Do zamachu miało dojść 26 maja między siódmą a ósmą rano czasu lokalnego w prowincji Hamheung. Limuzyna dyktatora została podobno znaleziona na poboczu drogi podziurawiona kulami. W środku, na zakrwawionym fotelu, rzekomo spoczywało jego ciało. Informacje pochodzące z „północnokoreańskich kręgów wojskowych” miał potwierdzić chiński wywiad.
– Wygląda na to, że informacje o śmierci Kim Dzong Ila są w stu procentach prawdziwe – powiedział anonimowo cytowany przez portal chiński oficer.
Phenian nie zabiera głosu w tej sprawie. Wiadomo tylko, że dyktator rzeczywiście był tego dnia w Hamheung, gdzie – jak podały rządowe media – „spotkał się z robotnikami”. Informacje o zamachu dementuje natomiast Korea Południowa. – Według naszych źródeł są one nieprawdziwe – powiedział rzecznik Ministerstwa ds. Zjednoczenia Korei. Cytujące go agencje zauważają, że tego rodzaju pogłoski pojawiają się bardzo często.Zdaniem byłego ochroniarza Kima, Li Jung Kuka, któremu udało się uciec na Zachód, szanse zabicia komunistycznego dyktatora są zerowe. W wydanej niedawno książce podkreśla on, że przywódcy towarzyszy zawsze armia agentów bezpieki. Gdy podróżuje samochodem, całkowicie wstrzymuje się ruch.

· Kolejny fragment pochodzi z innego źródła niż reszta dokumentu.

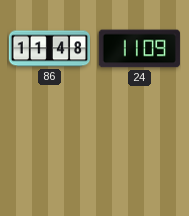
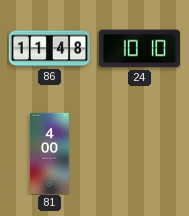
24: 11:09 -> 10:10
81: none -> 4:00
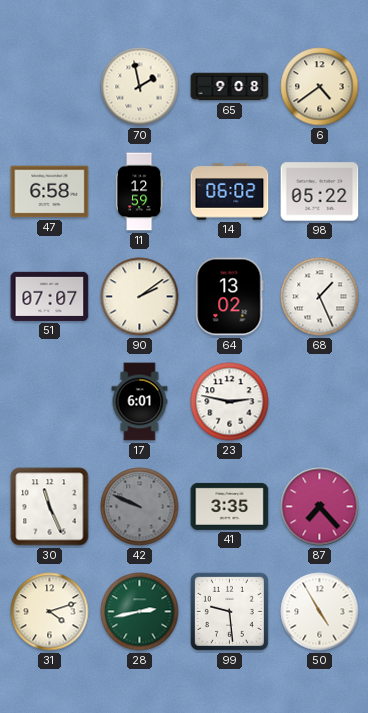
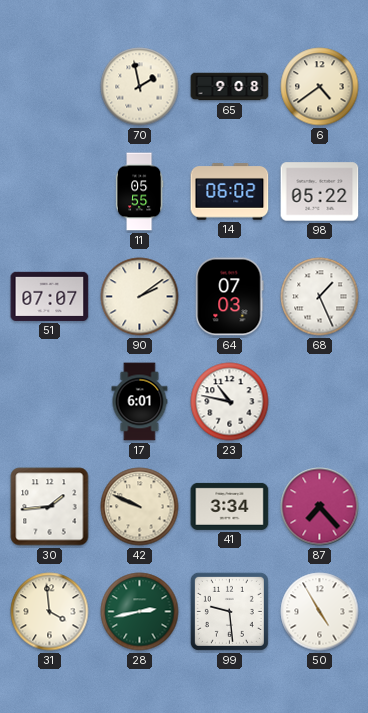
47: 6:58 -> none
11: 12:59 -> 05:55
64: 13:02 -> 07:03
23: 2:47 -> 10:47
30: 11:26 -> 1:44
42 dial: grey -> cream
41: 3:35 -> 3:34
31: 4:12 -> 3:59
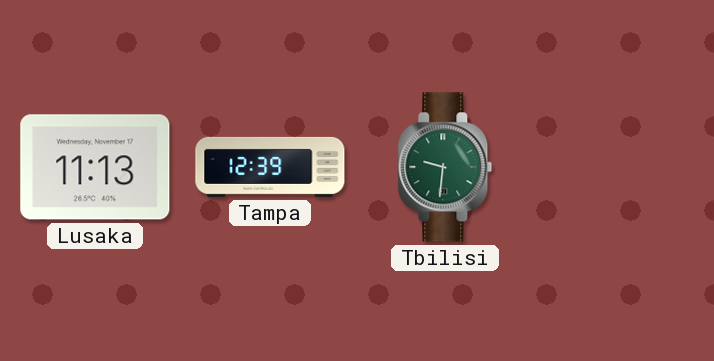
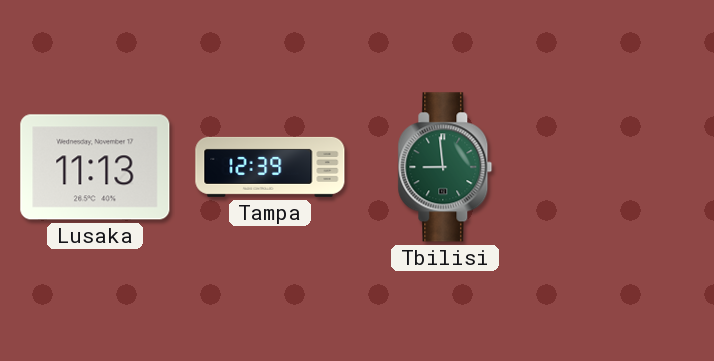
Tbilisi: 9:31 -> 8:59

„Wizyty w terenie są do ostatniej chwili utrzymywane w tajemnicy. Dostanie się w pobliże Kima jest niemożliwe ze względu na kilka pierścieni otaczających go ochroniarzy” – napisał Lee.Na doniesienia o zamachu pozytywnie zareagowała tokijska giełda. Indeks akcji podskoczył o trzy punkty.